Une femme politique anglaise imposa, en 1979, une bien curieuse idée : "There is no alternative". Celle - ci, il est vrai, pensait également tout haut que "A society ? It doesn't exist".

Aujourd'hui, un homme politique russe explique qu'il n'y a personne avec qui parler dans l'opposition...
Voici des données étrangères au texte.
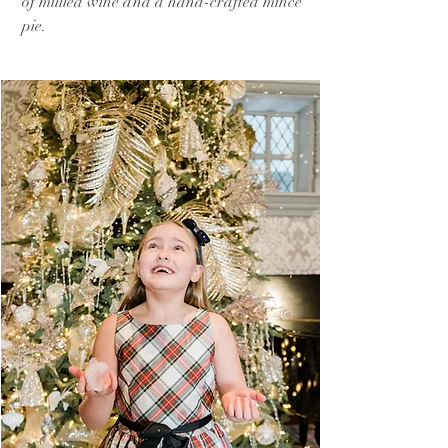
of mulled wine and a hand-crafted mince
pie.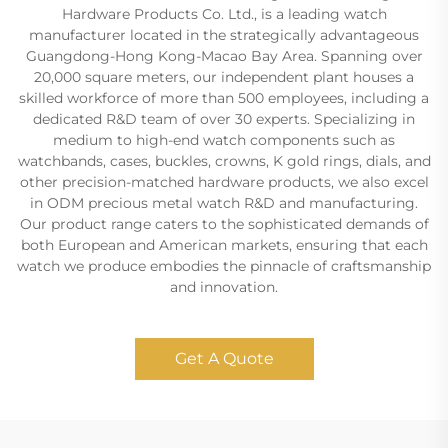
Hardware Products Co. Ltd., is a leading watch
manufacturer located in the strategically advantageous
Guangdong-Hong Kong-Macao Bay Area. Spanning over
20,000 square meters, our independent plant houses a
skilled workforce of more than 500 employees, including a
dedicated R&D team of over 30 experts. Specializing in
medium to high-end watch components such as
watchbands, cases, buckles, crowns, K gold rings, dials, and
other precision-matched hardware products, we also excel
in ODM precious metal watch R&D and manufacturing.
Our product range caters to the sophisticated demands of
both European and American markets, ensuring that each
watch we produce embodies the pinnacle of craftsmanship
and innovation.
Get A Quote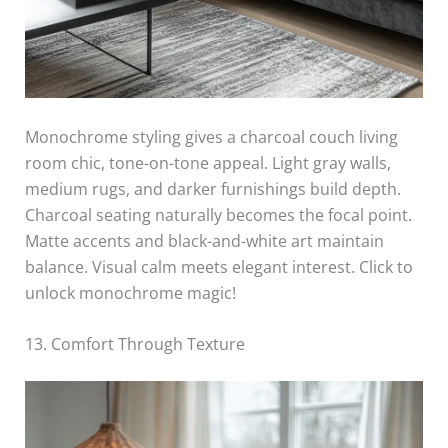
Monochrome styling gives a charcoal couch living
room chic, tone-on-tone appeal. Light gray walls,
medium rugs, and darker furnishings build depth.
Charcoal seating naturally becomes the focal point.
Matte accents and black-and-white art maintain
balance. Visual calm meets elegant interest. Click to
unlock monochrome magic!
13. Comfort Through Texture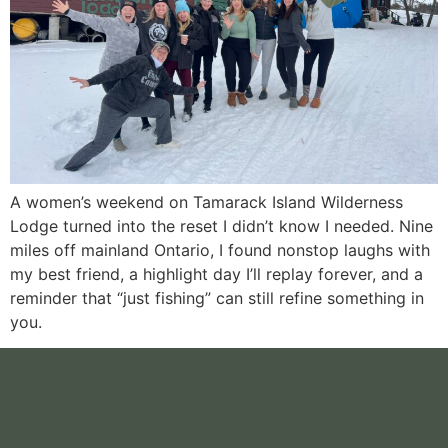
A women’s weekend on Tamarack Island Wilderness
Lodge turned into the reset I didn’t know I needed. Nine
miles off mainland Ontario, I found nonstop laughs with
my best friend, a highlight day I’ll replay forever, and a
reminder that “just fishing” can still refine something in
you.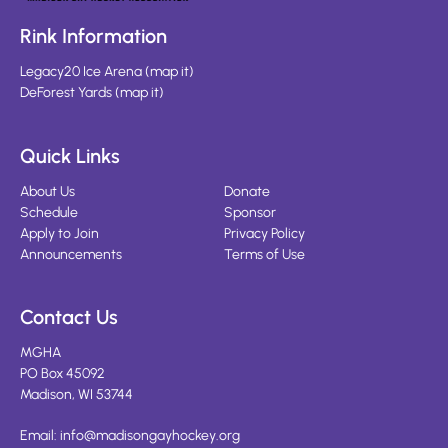
Rink Information
Legacy20 Ice Arena
(
map it
)
DeForest Yards
(
map it
)
Quick Links
About Us
Donate
Schedule
Sponsor
Apply to Join
Privacy Policy
Announcements
Terms of Use
Contact Us
MGHA
PO Box 45092
Madison, WI 53744
Email:
info@madisongayhockey.org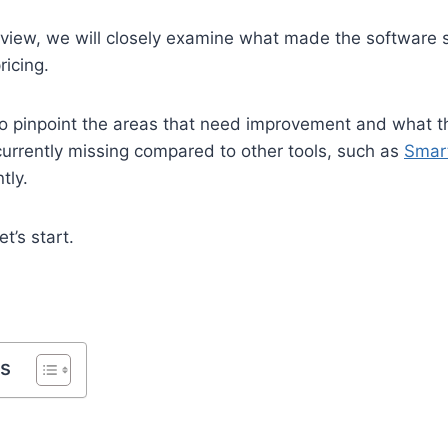
eview, we will closely examine what made the software s
ricing.
so pinpoint the areas that need improvement and what th
currently missing compared to other tools, such as
Smar
tly.
t’s start.
ts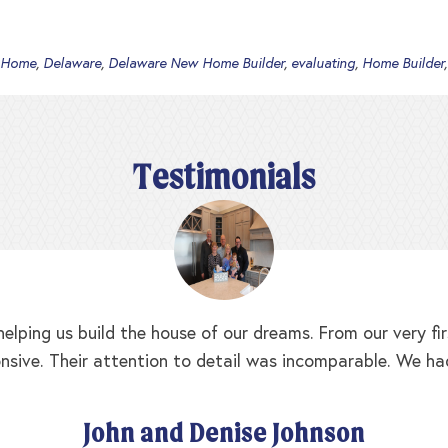
 Home
,
Delaware
,
Delaware New Home Builder
,
evaluating
,
Home Builder
Testimonials
elping us build the house of our dreams. From our very f
nsive. Their attention to detail was incomparable. We ha
John and Denise Johnson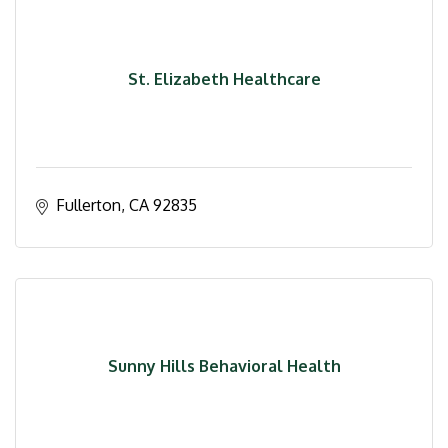
St. Elizabeth Healthcare
Fullerton
CA
92835
Sunny Hills Behavioral Health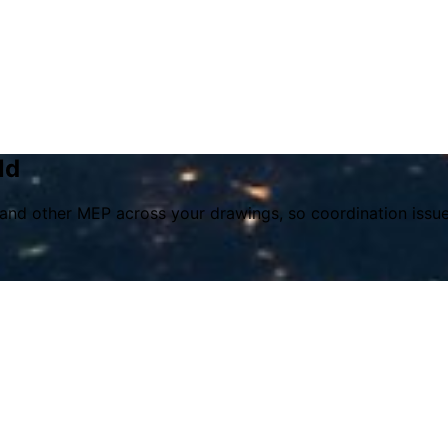
ld
s, and other MEP across your drawings, so coordination issu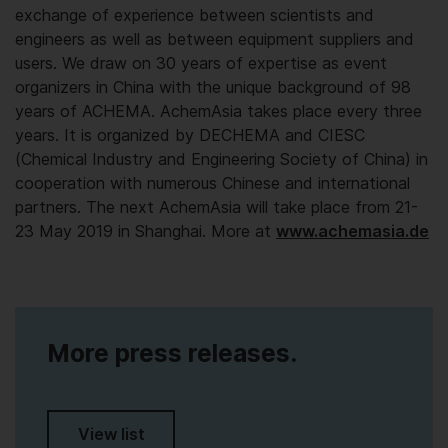
exchange of experience between scientists and
engineers as well as between equipment suppliers and
users. We draw on 30 years of expertise as event
organizers in China with the unique background of 98
years of ACHEMA. AchemAsia takes place every three
years. It is organized by DECHEMA and CIESC
(Chemical Industry and Engineering Society of China) in
cooperation with numerous Chinese and international
partners. The next AchemAsia will take place from 21-
23 May 2019 in Shanghai. More at
www.achemasia.de
More press releases.
View list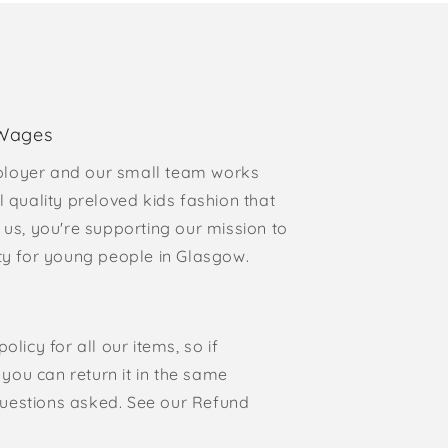
 Wages
loyer and our small team works
l quality preloved kids fashion that
 us, you're supporting our mission to
rty for young people in Glasgow.
olicy for all our items, so if
, you can return it in the same
o questions asked. See our Refund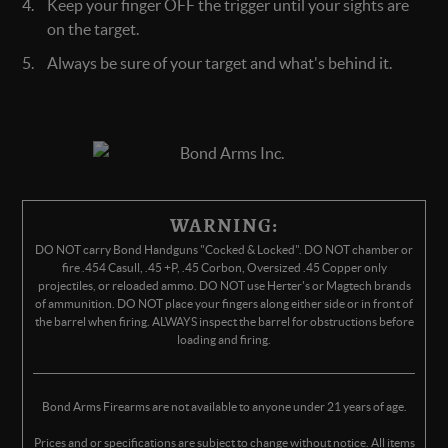
Keep your finger OFF the trigger until your sights are
on the target.
Always be sure of your target and what's behind it.
WARNING:
DO NOT carry Bond Handguns "Cocked & Locked". DO NOT chamber or
fire .454 Casull, .45 +P, .45 Corbon, Oversized .45 Copper only
projectiles, or reloaded ammo. DO NOT use Herter's or Magtech brands
of ammunition. DO NOT place your fingers along either side or in front of
the barrel when firing. ALWAYS inspect the barrel for obstructions before
loading and firing.
Bond Arms Firearms are not available to anyone under 21 years of age.
Prices and or specifications are subject to change without notice. All items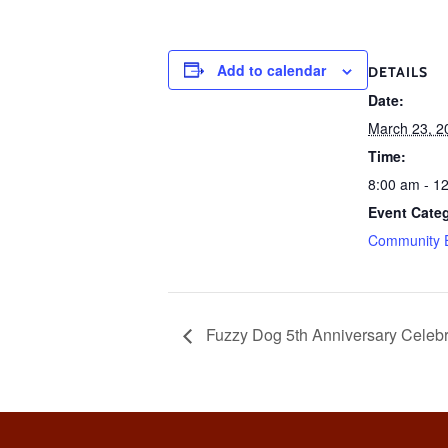
Add to calendar
DETAILS
Date:
March 23, 2
Time:
8:00 am - 1
Event Cate
Community 
Fuzzy Dog 5th Anniversary Celebr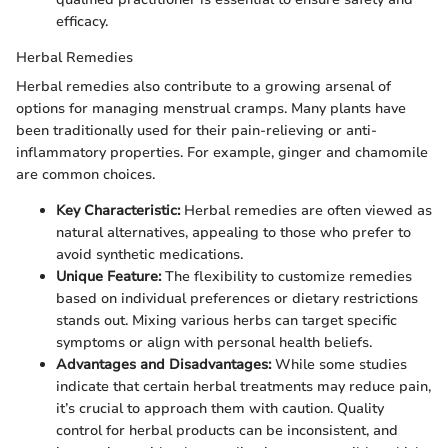
efficacy.
Herbal Remedies
Herbal remedies also contribute to a growing arsenal of
options for managing menstrual cramps. Many plants have
been traditionally used for their pain-relieving or anti-
inflammatory properties. For example, ginger and chamomile
are common choices.
Key Characteristic:
Herbal remedies are often viewed as
natural alternatives, appealing to those who prefer to
avoid synthetic medications.
Unique Feature:
The flexibility to customize remedies
based on individual preferences or dietary restrictions
stands out. Mixing various herbs can target specific
symptoms or align with personal health beliefs.
Advantages and Disadvantages:
While some studies
indicate that certain herbal treatments may reduce pain,
it’s crucial to approach them with caution. Quality
control for herbal products can be inconsistent, and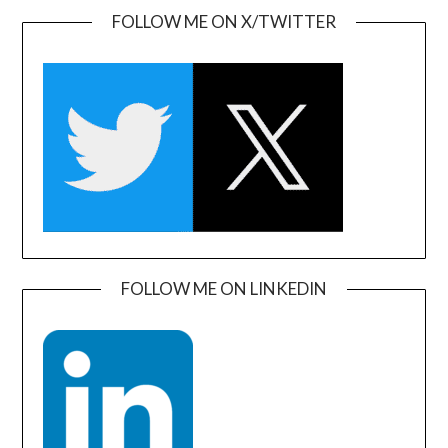
FOLLOW ME ON X/TWITTER
FOLLOW ME ON LINKEDIN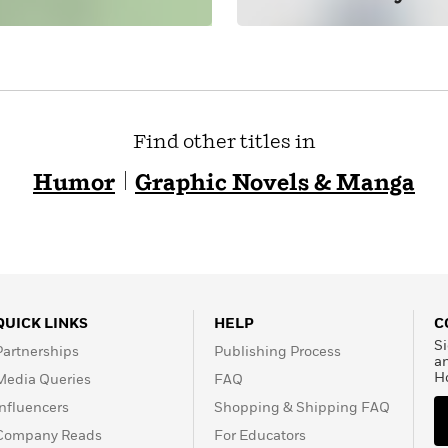
Find other titles in
Humor
Graphic Novels & Manga
QUICK LINKS
HELP
C
Si
Partnerships
Publishing Process
a
H
Media Queries
FAQ
Influencers
Shopping & Shipping FAQ
Company Reads
For Educators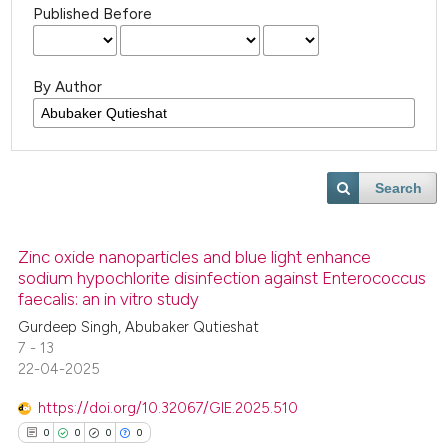
Published Before
By Author
Search
Zinc oxide nanoparticles and blue light enhance
sodium hypochlorite disinfection against Enterococcus
faecalis: an in vitro study
Gurdeep Singh, Abubaker Qutieshat
7 - 13
22-04-2025
https://doi.org/10.32067/GIE.2025.510
0
0
0
0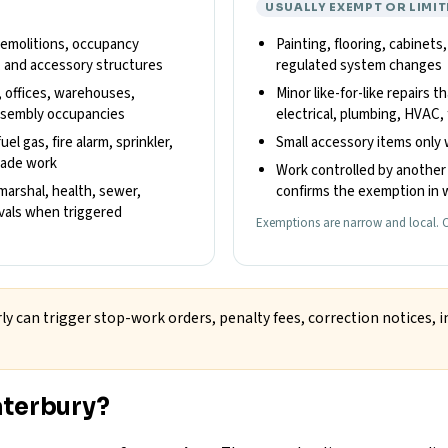
USUALLY EXEMPT OR LIMIT
 demolitions, occupancy
Painting, flooring, cabinets
, and accessory structures
regulated system changes
, offices, warehouses,
Minor like-for-like repairs t
 assembly occupancies
electrical, plumbing, HVAC, 
el gas, fire alarm, sprinkler,
Small accessory items only 
trade work
Work controlled by another 
 marshal, health, sewer,
confirms the exemption in w
ovals when triggered
Exemptions are narrow and local. C
ly can trigger stop-work orders, penalty fees, correction notices, i
aterbury?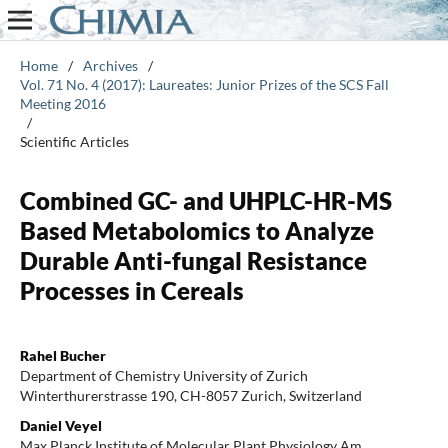
Home
/
Archives
/
Vol. 71 No. 4 (2017): Laureates: Junior Prizes of the SCS Fall
Meeting 2016
/
Scientific Articles
Combined GC- and UHPLC-HR-MS
Based Metabolomics to Analyze
Durable Anti-fungal Resistance
Processes in Cereals
Rahel Bucher
Department of Chemistry University of Zurich
Winterthurerstrasse 190, CH-8057 Zurich, Switzerland
Daniel Veyel
Max Planck Institute of Molecular Plant Physiology Am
Ce qui n'existe pas à nos yeux témoigne de l'inadéquation de notre regard.

 

En introduction à son livre "V debriakh Manchzhurii. Ocherki i rasskazy iz byta obitatelei taigi" Harbin 1934 (traduit en français aux Editions Payot en 1938 sous le titre "Mes chasses dans la taïga de Mandchourie"), Nicolas Baïkov "ne fait que soulever un peu le voile qui cache aux yeux de l'homme civilisé un monde curieux plein d'un charme mystérieux et romantique... une nature magnifique, vestige des époques les plus anciennes de l'histoire de l'humanité".

 

LA REVELATION DU "SAUVAGE"

De fait, toute altérité est potentiellement déstabilisatrice, au point d'infliger à notre psyché d'animal autodomestiqué des phases successives (dans le meilleur des cas) de "cécité / surdité " et de révélations ennoyantes.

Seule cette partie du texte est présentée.